| Description of the task |
When you reach the line containing "The Top Altcoin", begin copying exactly, and keep going through the last line of the records below, copying nothing before it.

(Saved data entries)
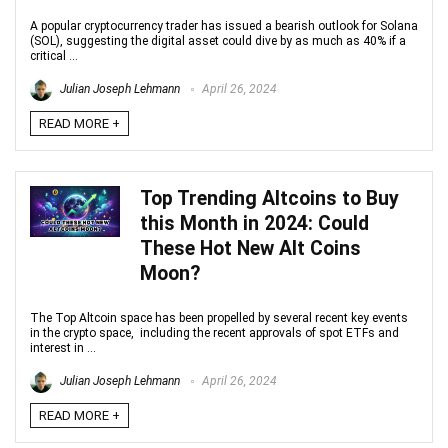
A popular cryptocurrency trader has issued a bearish outlook for Solana
(SOL), suggesting the digital asset could dive by as much as 40% if a
critical ...
Julian Joseph Lehmann
April 26, 2024
READ MORE +
Top Trending Altcoins to Buy
this Month in 2024: Could
These Hot New Alt Coins
Moon?
The Top Altcoin space has been propelled by several recent key events
in the crypto space, including the recent approvals of spot ETFs and
interest in ...
Julian Joseph Lehmann
April 26, 2024
READ MORE +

| Exercise answer |
The Top Altcoin space has been propelled by several recent key events
in the crypto space, including the recent approvals of spot ETFs and
interest in ...
Julian Joseph Lehmann
April 26, 2024
READ MORE +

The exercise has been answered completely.